> _What the exercise asks_: Return a copy of every line in the data below that contains "ABSOLUTE".

★ ★ ★ ★

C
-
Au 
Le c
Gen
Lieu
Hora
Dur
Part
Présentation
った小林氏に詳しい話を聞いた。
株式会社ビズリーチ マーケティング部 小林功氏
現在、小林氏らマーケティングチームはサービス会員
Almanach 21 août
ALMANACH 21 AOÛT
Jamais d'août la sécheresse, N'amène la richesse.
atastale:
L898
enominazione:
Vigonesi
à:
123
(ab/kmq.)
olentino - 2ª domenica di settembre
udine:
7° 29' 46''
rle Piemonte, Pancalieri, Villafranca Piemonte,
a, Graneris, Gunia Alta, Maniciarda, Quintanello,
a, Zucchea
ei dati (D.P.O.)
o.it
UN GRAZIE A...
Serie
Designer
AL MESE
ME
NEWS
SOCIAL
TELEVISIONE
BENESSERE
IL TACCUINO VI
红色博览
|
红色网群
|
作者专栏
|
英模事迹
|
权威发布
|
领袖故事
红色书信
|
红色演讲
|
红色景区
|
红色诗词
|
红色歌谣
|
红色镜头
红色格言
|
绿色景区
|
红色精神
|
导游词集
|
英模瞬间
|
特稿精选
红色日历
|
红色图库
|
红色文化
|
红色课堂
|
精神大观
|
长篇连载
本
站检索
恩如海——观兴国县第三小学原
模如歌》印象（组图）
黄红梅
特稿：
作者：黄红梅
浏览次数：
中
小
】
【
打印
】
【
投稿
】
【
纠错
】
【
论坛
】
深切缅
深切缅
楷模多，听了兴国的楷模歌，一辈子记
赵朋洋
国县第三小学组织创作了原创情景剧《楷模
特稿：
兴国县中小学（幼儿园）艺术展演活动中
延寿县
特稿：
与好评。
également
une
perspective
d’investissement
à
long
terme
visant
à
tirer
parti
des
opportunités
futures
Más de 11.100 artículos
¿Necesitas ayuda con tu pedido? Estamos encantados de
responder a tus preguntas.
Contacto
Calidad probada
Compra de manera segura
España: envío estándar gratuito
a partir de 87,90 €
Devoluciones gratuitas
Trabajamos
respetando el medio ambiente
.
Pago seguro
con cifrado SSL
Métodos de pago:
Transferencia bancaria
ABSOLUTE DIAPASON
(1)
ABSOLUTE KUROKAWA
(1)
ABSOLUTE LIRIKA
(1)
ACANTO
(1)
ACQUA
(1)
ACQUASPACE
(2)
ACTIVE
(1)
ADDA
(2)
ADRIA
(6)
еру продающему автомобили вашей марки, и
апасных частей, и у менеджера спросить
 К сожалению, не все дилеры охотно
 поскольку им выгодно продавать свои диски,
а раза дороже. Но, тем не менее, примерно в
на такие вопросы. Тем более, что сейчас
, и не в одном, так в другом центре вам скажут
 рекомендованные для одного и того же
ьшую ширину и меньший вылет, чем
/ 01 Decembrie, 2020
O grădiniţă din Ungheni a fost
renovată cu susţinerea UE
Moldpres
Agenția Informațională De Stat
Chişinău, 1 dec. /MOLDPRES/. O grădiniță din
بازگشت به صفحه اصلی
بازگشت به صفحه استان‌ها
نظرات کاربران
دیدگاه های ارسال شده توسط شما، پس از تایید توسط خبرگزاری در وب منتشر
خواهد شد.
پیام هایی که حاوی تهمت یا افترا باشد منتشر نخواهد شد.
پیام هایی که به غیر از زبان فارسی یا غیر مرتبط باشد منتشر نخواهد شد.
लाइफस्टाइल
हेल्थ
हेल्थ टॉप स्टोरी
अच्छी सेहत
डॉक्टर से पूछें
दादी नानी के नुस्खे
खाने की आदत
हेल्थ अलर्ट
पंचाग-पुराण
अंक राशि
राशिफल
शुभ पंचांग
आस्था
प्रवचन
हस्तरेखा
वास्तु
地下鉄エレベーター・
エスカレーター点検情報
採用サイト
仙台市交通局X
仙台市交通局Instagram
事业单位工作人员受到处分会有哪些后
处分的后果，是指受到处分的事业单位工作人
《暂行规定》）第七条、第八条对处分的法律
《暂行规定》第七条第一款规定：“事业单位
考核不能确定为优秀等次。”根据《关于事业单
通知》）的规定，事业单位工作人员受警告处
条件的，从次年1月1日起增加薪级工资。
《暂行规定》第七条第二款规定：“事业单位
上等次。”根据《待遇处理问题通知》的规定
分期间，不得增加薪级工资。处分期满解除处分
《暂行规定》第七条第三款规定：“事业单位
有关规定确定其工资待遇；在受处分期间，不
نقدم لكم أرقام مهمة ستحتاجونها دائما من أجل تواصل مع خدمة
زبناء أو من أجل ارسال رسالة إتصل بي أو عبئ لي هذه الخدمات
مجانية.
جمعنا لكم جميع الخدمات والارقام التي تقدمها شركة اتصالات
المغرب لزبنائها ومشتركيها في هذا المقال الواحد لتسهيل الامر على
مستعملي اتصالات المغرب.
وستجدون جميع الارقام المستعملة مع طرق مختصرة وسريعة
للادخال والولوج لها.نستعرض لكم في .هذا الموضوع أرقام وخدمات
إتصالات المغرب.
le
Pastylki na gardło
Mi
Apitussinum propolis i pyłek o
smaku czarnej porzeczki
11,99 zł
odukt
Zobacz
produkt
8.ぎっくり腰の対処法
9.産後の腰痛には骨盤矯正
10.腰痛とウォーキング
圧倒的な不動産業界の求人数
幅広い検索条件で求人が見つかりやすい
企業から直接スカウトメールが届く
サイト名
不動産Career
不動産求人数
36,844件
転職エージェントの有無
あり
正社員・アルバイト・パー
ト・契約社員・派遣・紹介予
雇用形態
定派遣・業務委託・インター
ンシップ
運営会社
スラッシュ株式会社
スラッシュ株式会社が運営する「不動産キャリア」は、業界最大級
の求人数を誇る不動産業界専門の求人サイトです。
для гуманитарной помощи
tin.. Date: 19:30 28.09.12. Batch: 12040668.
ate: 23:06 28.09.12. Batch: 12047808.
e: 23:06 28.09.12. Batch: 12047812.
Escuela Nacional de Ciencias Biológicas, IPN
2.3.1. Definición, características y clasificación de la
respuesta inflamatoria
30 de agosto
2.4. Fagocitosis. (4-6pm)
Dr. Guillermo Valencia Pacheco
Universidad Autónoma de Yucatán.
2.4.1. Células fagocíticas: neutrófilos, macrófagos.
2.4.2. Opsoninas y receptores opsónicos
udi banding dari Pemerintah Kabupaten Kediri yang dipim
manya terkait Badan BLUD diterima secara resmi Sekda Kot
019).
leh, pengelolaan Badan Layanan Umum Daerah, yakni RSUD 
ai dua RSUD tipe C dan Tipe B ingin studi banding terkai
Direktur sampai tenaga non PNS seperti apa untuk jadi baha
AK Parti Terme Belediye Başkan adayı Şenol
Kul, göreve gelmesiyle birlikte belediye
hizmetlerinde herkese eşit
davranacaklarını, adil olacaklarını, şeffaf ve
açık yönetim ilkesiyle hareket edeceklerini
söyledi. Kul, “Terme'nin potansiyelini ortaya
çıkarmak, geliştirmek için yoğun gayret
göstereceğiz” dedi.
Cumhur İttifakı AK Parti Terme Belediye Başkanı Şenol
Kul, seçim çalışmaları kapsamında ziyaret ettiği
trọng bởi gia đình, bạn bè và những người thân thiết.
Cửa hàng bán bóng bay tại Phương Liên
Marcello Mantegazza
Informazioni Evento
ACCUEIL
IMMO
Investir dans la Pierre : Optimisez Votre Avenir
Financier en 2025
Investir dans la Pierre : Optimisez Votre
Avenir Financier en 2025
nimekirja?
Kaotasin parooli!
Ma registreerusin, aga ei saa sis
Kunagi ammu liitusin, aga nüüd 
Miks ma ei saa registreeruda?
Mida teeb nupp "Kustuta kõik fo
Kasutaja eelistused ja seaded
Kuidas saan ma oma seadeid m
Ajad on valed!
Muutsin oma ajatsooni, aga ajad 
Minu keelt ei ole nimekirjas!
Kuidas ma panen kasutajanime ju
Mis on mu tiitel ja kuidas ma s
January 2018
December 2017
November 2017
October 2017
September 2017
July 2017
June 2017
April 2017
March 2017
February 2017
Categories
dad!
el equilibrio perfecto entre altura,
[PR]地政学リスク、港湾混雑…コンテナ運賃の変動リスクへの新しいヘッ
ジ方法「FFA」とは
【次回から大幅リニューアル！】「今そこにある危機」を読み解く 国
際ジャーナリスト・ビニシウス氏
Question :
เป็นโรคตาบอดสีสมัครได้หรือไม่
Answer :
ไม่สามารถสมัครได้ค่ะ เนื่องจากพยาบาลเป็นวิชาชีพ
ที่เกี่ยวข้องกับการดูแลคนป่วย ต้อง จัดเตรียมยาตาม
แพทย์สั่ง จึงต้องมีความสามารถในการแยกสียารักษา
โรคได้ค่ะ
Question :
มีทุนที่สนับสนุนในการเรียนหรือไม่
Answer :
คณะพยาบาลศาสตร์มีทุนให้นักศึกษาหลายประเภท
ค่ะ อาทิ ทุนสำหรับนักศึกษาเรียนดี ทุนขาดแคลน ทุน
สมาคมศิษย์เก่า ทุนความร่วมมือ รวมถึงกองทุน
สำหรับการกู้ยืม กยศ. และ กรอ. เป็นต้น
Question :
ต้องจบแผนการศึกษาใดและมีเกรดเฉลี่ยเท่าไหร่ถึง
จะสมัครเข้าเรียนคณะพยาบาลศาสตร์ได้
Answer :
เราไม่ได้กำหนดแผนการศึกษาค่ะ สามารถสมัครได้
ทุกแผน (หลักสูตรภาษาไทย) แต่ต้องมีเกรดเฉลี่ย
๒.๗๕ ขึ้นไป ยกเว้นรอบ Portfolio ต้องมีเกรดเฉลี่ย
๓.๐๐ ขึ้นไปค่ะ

★ ★ ★ ★

> _The completed task_:
ABSOLUTE DIAPASON
ABSOLUTE KUROKAWA
ABSOLUTE LIRIKA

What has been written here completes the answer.